Arrangement between Ford Motor Company and William Clay Ford, Jr. dated February 27, 2006
EX-10.AA1 17 ex10_aa1.htm EXHIBIT 10-AA-1 ARRANGEMENT BETWEEN FORD MOTOR COMPANY AND WILLIAM CLAY FORD, JR. DATED FEBRUARY 27, 2006.** Exhibit 10-AA-1 Arrangement between Ford Motor Company and William Clay Ford, Jr. dated February 27, 2006.**
Exhibit 10-AA-1
Arrangement between Ford Motor Company
and William Clay Ford, Jr. dated February 27, 2006
On February 27, 2006, the Compensation Committee of Ford's Board of Directors and William Clay Ford, Jr., Ford's Chairman and Chief Executive Officer, agreed to clarify the terms of Mr. Ford's compensation arrangements relating to Mr. Ford's eligibility to receive certain Restricted Stock Equivalents. In March 2005, the Compensation Committee approved an arrangement whereby one-half of the value of Mr.

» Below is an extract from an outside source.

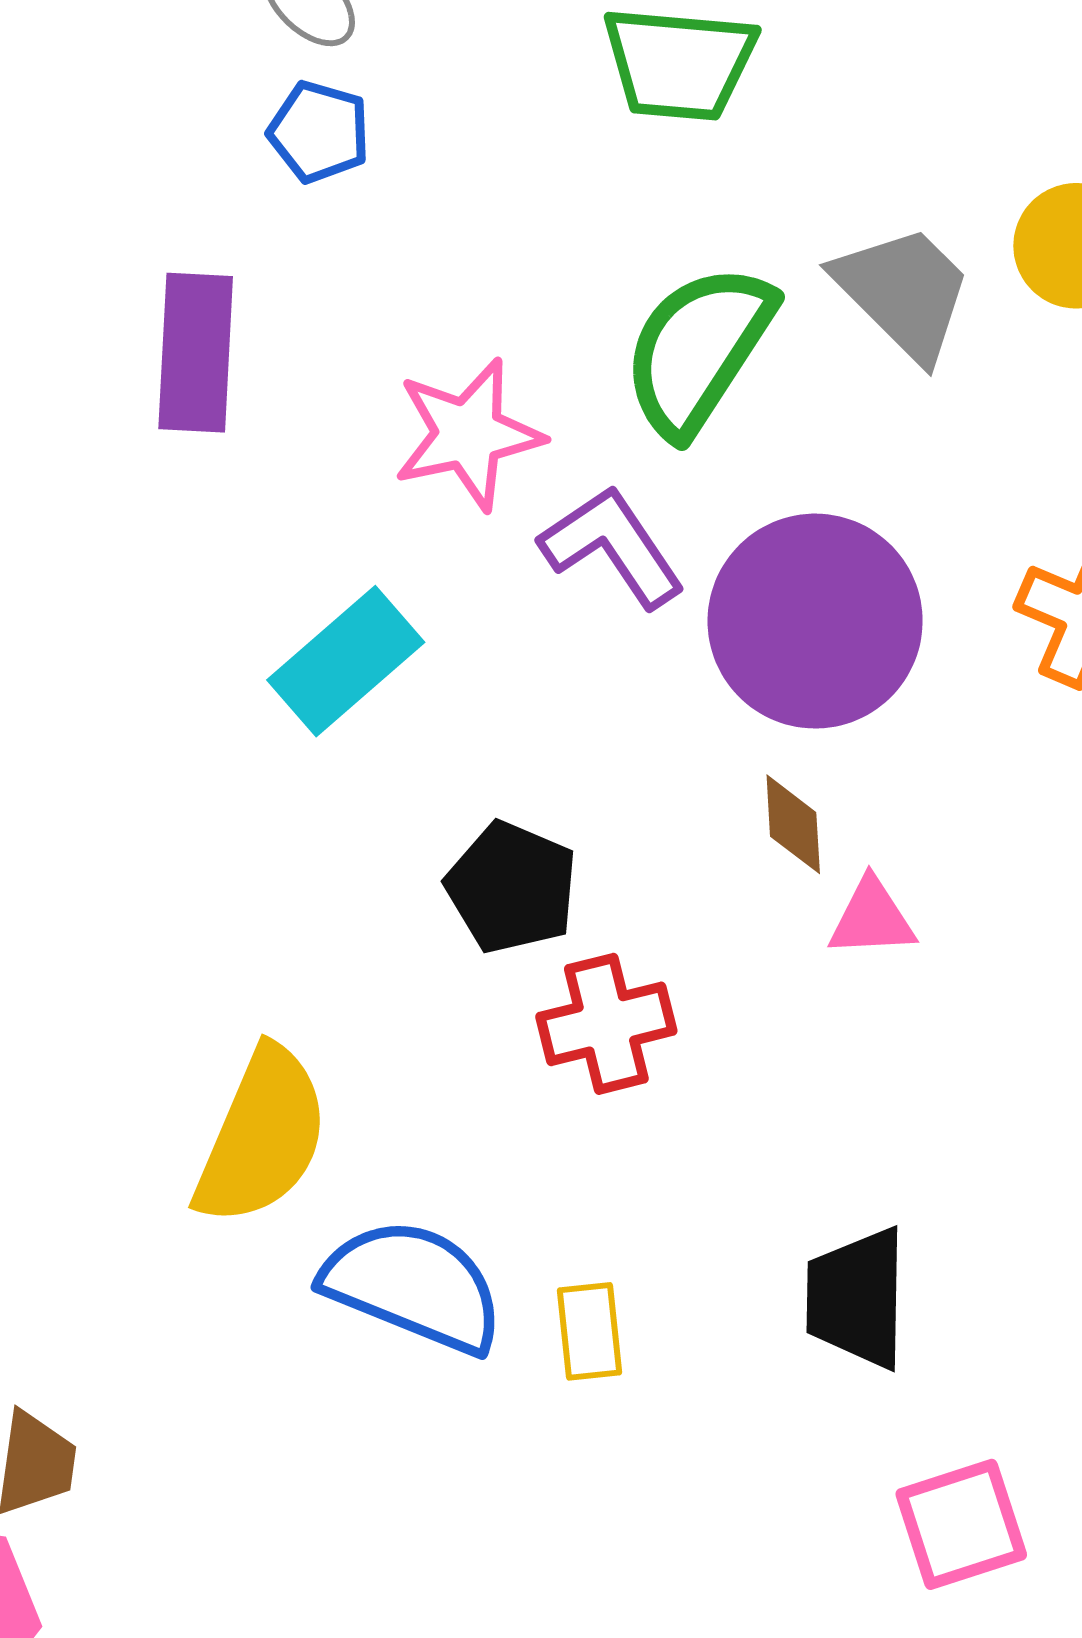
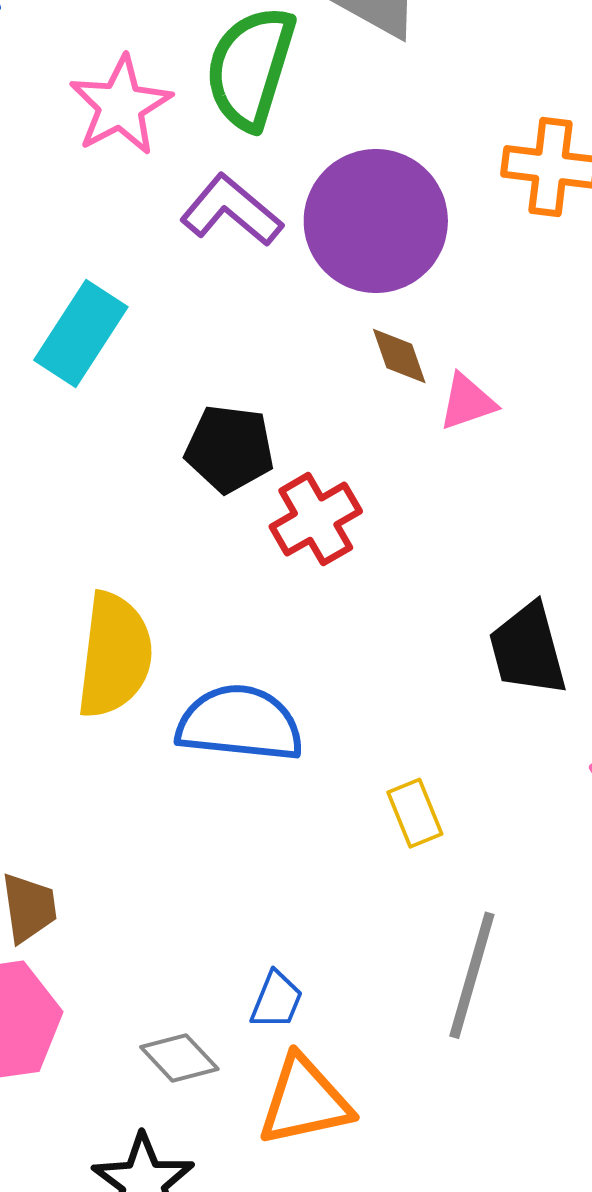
pink star: (468, 434) -> (121, 105), moved
yellow rectangle: (590, 1331) -> (415, 813), moved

Ford's usual long-term incentive grant (normally a grant of stock options) was replaced with an opportunity to earn up to a target amount of Restricted Stock Equivalents based on his performance during 2005. Since the arrangement began in March 2005, the Committee did not intend that it would be covered by the May 11, 2005, agreement whereby Mr. Ford and the Committee agreed that Mr. Ford would forego any "new" compensation until the Company's Automotive sector has achieved sustainable profitability. Mr. Ford will not take part in any similar program or receive any salary, bonus, or long-term compensation for 2006, unless allowed under the May 11, 2005 agreement. Mr. Ford has committed to donate shares representing any final award he receives from this 2005 performance-based opportunity to charitable organizations of his choice when the restriction period lapses and the Restricted Stock Equivalents convert to unrestricted shares of common stock in 2007.